Required work
Return each line of the records below in which the string "Thursday" turns up.

Document layout analysis data

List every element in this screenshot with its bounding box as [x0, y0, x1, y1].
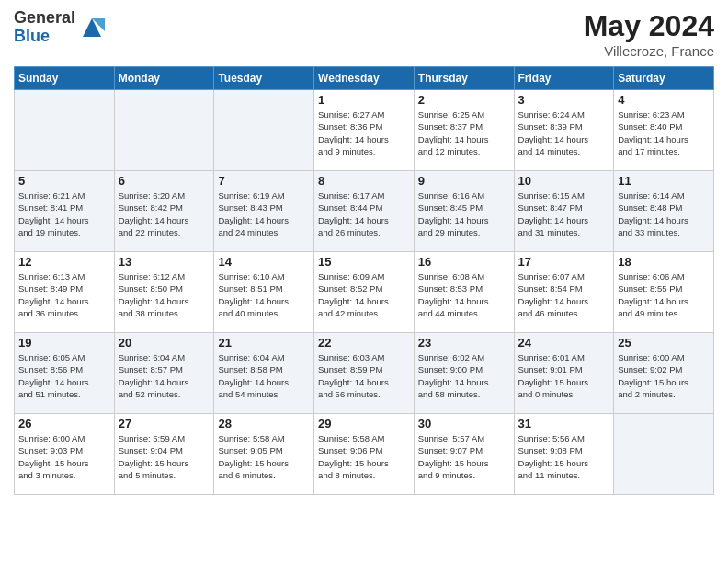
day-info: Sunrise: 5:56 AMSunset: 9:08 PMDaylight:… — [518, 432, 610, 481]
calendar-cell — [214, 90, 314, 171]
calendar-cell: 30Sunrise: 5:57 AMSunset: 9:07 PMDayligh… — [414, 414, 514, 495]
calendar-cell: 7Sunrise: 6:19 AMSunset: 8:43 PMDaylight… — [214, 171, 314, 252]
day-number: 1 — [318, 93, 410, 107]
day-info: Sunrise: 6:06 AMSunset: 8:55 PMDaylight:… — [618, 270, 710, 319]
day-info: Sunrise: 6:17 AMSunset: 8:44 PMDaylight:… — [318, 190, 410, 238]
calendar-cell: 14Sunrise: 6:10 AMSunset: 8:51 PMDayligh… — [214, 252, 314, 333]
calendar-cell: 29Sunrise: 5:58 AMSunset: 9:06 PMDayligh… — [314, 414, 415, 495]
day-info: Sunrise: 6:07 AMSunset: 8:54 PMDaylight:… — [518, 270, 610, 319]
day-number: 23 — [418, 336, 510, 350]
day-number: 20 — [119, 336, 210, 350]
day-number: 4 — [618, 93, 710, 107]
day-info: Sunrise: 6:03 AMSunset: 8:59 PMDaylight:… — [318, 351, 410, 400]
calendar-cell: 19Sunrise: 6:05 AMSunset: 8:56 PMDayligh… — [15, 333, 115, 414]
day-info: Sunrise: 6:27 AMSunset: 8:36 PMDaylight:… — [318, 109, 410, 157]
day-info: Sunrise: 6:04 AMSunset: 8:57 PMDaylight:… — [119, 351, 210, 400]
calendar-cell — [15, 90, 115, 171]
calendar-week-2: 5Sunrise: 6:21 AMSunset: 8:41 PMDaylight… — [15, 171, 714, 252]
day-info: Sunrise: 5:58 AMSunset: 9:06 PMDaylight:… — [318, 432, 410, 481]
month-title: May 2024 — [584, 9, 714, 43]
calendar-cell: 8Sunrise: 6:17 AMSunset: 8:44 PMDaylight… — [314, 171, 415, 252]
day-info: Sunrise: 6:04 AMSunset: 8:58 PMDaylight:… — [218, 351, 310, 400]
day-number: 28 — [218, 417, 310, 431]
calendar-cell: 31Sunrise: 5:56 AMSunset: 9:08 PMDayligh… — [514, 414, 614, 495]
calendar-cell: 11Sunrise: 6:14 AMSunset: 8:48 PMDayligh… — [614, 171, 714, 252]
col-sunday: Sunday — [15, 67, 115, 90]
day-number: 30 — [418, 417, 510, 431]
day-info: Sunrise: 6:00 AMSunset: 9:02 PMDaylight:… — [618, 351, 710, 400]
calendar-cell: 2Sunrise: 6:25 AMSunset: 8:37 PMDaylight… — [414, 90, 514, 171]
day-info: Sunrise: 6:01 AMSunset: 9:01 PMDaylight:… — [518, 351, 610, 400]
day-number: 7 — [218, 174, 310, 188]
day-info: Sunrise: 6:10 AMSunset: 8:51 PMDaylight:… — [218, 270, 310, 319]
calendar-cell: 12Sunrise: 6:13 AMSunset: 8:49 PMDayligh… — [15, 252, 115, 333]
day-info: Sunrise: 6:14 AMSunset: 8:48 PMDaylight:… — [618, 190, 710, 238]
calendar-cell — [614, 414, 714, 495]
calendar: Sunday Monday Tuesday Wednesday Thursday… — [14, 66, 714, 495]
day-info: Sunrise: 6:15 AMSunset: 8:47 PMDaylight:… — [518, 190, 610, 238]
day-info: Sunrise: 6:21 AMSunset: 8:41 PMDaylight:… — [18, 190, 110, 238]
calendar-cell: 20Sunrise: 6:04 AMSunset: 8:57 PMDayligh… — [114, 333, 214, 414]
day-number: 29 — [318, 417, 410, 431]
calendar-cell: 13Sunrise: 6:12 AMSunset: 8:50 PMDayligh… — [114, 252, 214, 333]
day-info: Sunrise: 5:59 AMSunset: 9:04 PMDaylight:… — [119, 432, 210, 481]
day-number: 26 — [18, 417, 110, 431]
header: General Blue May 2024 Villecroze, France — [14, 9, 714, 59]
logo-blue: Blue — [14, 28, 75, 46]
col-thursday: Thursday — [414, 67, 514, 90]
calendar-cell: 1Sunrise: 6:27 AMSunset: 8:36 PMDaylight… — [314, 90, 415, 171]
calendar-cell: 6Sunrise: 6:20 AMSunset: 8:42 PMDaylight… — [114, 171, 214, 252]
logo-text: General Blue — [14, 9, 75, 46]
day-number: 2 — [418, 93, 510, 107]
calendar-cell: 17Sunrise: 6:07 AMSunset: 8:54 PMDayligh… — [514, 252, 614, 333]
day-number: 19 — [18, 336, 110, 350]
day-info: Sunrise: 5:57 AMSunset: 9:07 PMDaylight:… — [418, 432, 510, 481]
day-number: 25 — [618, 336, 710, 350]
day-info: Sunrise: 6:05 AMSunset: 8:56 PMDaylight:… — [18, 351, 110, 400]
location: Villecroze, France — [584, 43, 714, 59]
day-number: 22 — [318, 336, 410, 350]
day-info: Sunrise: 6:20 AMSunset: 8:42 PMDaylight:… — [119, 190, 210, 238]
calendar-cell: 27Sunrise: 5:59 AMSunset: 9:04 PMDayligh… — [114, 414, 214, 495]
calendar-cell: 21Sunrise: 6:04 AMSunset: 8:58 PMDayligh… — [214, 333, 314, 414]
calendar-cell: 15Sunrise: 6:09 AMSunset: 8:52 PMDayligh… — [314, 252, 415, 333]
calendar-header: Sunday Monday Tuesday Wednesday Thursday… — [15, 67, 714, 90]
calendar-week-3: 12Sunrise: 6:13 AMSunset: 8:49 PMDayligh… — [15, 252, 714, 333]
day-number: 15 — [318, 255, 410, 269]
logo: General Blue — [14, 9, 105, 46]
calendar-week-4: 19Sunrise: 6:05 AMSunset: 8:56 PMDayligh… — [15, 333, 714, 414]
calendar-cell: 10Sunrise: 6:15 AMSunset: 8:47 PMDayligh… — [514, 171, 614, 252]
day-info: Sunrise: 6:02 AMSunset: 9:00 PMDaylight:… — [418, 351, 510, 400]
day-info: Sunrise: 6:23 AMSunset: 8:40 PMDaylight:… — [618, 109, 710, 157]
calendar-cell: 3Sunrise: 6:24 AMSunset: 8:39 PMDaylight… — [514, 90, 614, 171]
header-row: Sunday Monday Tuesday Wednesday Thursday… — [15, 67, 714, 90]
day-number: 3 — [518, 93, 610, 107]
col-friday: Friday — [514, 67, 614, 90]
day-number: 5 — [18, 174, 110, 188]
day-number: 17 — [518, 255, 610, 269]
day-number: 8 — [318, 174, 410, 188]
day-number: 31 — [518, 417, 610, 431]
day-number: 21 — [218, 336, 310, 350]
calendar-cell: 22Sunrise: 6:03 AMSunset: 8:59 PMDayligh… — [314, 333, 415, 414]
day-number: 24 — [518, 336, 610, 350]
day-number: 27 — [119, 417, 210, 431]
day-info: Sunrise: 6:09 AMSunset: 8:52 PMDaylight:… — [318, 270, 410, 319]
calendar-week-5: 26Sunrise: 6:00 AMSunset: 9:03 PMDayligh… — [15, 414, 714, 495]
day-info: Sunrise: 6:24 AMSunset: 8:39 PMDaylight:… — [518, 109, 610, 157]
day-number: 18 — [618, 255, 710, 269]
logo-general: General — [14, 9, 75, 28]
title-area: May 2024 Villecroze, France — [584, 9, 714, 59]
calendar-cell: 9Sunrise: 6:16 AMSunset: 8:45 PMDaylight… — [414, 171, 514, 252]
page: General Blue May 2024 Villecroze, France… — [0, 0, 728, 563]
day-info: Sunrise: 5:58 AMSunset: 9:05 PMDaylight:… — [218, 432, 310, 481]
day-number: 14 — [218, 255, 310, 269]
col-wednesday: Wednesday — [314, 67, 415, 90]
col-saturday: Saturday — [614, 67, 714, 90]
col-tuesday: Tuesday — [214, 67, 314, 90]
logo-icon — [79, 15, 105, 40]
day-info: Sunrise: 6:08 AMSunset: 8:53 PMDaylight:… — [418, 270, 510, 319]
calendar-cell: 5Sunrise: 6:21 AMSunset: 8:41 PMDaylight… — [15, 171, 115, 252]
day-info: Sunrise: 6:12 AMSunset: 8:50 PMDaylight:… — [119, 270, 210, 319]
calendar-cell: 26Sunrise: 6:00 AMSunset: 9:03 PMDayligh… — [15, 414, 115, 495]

Exercise response
calendar: Sunday Monday Tuesday Wednesday Thursday… — [14, 66, 714, 495]
col-thursday: Thursday — [414, 67, 514, 90]
calendar-header: Sunday Monday Tuesday Wednesday Thursday… — [15, 67, 714, 90]
header-row: Sunday Monday Tuesday Wednesday Thursday… — [15, 67, 714, 90]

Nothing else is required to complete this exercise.